Die BRD ist Teil der NATO, aber mit jedem weiteren Panzer der in deutschen Rüstungsschmieden vom Band rollt, um die Bestände der Bundeswehr zu ergänzen oder in der Ukraine gegen russische Panzer ins Feld geschickt zu werden, wird die Aufgabe dringender: Wir brauchen eine antimilitaristische Bewegung, die sich klar gegen die NATO wendet. Wie es Philipp Müller und seine Genoss:innen damals getan haben.
Wer ehrlich verhindern will, dass Deutschland an weiteren großen und kleinen Kriegen teilnimmt, muss es sich auch unmittelbar zur Aufgabe machen, dass Deutschland aus der NATO austritt. Wohlgemerkt ist das keine Garantie gegen die deutsche Kriegsbeteiligung, aber es ist ein logischer Schritt, wollen wir erreichen, dass sich dieses Land aus imperialistischen Kriegen raushält, statt Raketen und Bomben auf unsere Klassengeschwister in anderen Ländern regnen zu lassen.
3. Philipp Müller wurde durch die Polizei ermordet.
Der Schießbefehl damals in Essen kam von oberen Stellen und es spricht viel dafür, dass ein Exempel statuiert werden sollte.
Und heute? Heute mordet die deutsche Polizei immer noch! Erst in den letzten Wochen bekam dieser Aspekt traurige Aktualität, weil in Mannheim gleich zwei Menschen im Abstand weniger Tage bei Polizeieinsätzen getötet wurden.
Nicht immer ist das politische Motiv so klar wie bei der Ermordung Philipp Müllers, aber jeder Mord durch deutsche Polizisten ist politisch! Immer spielt dabei eine Rolle, dass die Polizist:innen die offiziellen Träger deutscher Staatsgewalt sind und einzelne Menschen in diesem Land, wenn sie sich widersetzen diese Staatsgewalt mit tödlichen Faustschlägen, chemischen Waffen oder Pistolenschüssen spüren lassen.
Es gibt neben Philipp Müller einige Polizeimorde in der deutschen Geschichte, die in die Geschichtsbücher der Arbeiter:innenklasse eingegangen sind, weil sie zu wütenden und dauerhaften Protestbewegungen geführt haben: Hier seien nur kurz Benno Ohnesorg, Oury Jalloh und Adel B. erwähnt.

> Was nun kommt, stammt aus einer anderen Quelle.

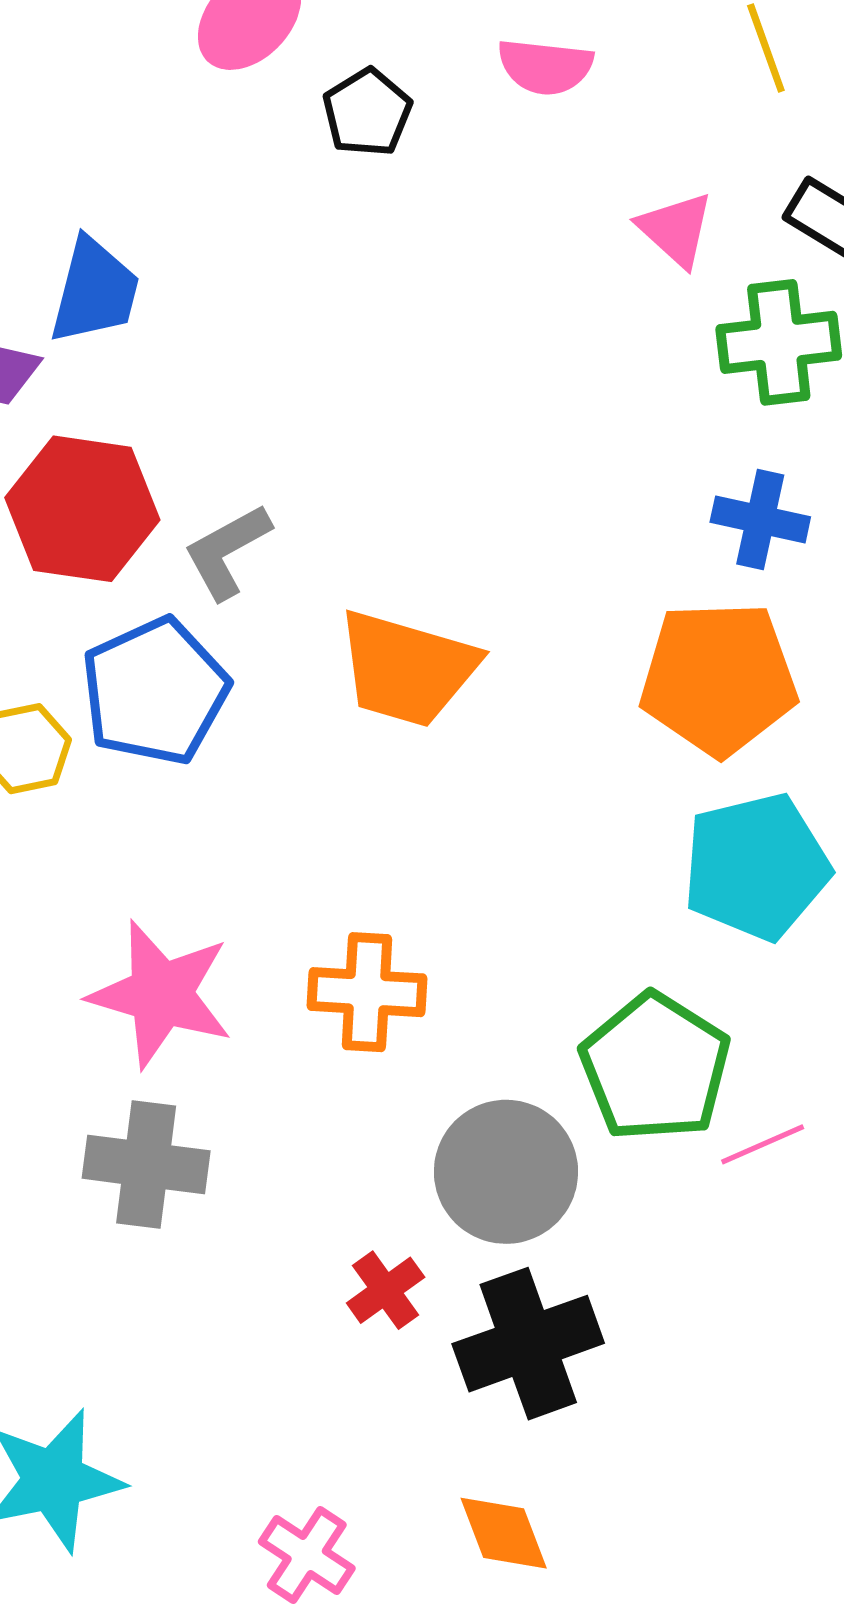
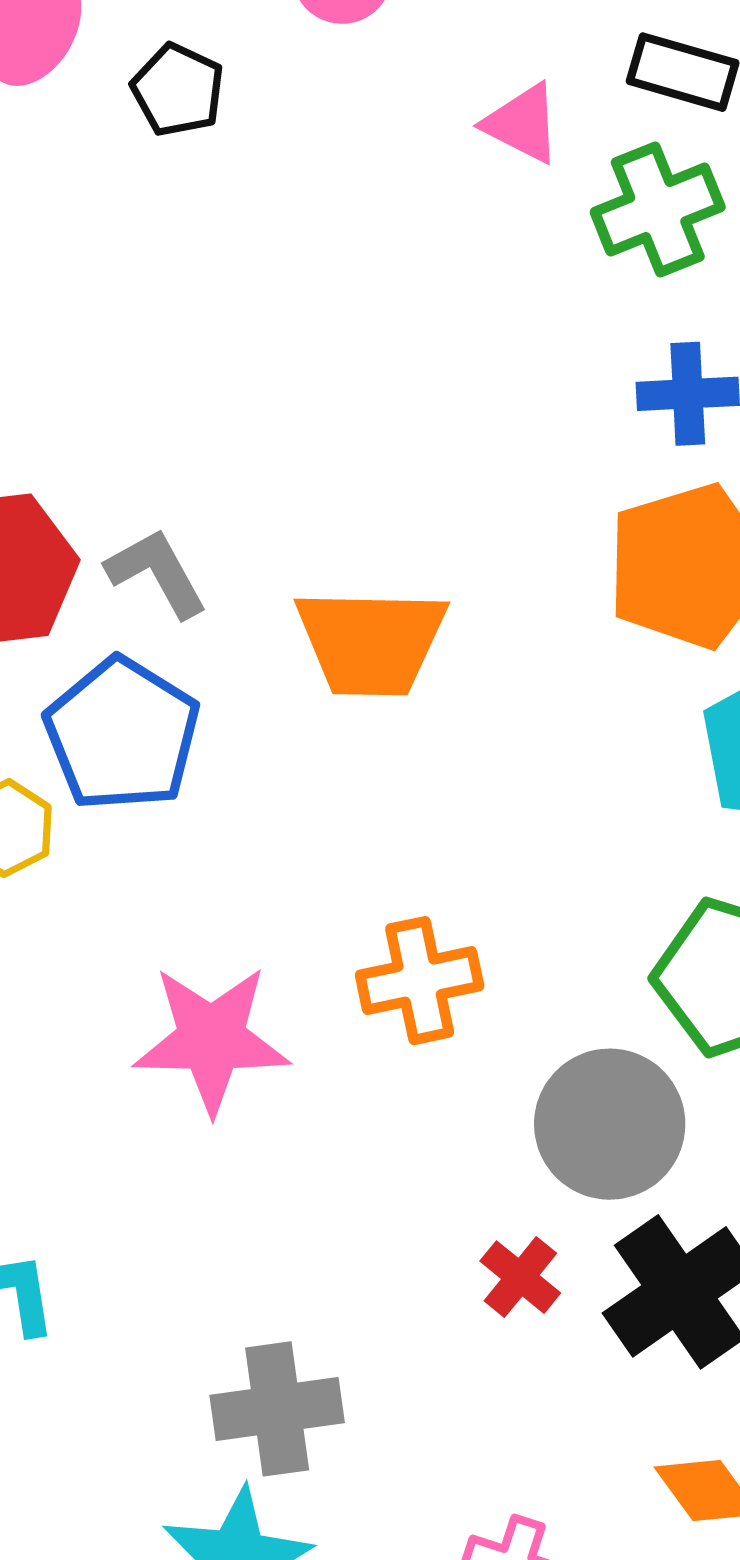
gray L-shape: (227, 551) -> (157, 573), turned 105
gray cross: (146, 1165) -> (277, 1409), moved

Wenn wir Philipp Müller gedenken, gilt es aber auch allen Todesopfern der Polizeigewalt zu gedenken, deren Namen nicht so bekannt sind. Ihnen gerecht zu werden, heißt unermüdlich für eine andere, sozialistische Gesellschaft zu kämpfen, in der es keine Polizei im heutigen Sinne mehr geben wird, in der die Gesellschaft neue Institutionen schafft, um Kriminalität umzugehen, die sich nicht über die Arbeiter:innenklasse stellen und sie terrorisieren, sondern aus der Arbeiter:innenklasse selbst gebildet werden.
Auf nach Essen zur Demonstration im Gedenken an Philipp Müller!
Philipp Müller zu gedenken muss mehr heißen, als an seinem 70. Todestag seinem Kampf zu gedenken, Philipp Müller zu gedenken, heißt dauerhaft und ausdauernd – auch im Angesicht der Staatsgewalt – gegen Krieg und Militarismus zu kämpfen.
Auch wenn das keine Aufgabe ist, die an einem Tag gelingen kann, ist die Demonstration in Gedenken an Philipp Müller am 14. Mai um 14 Uhr am Essener Hauptbahnhof eine gute Gelegenheit, um damit anzufangen.
Damals wie heute: Kampf der Aufrüstung und dem Militarismus!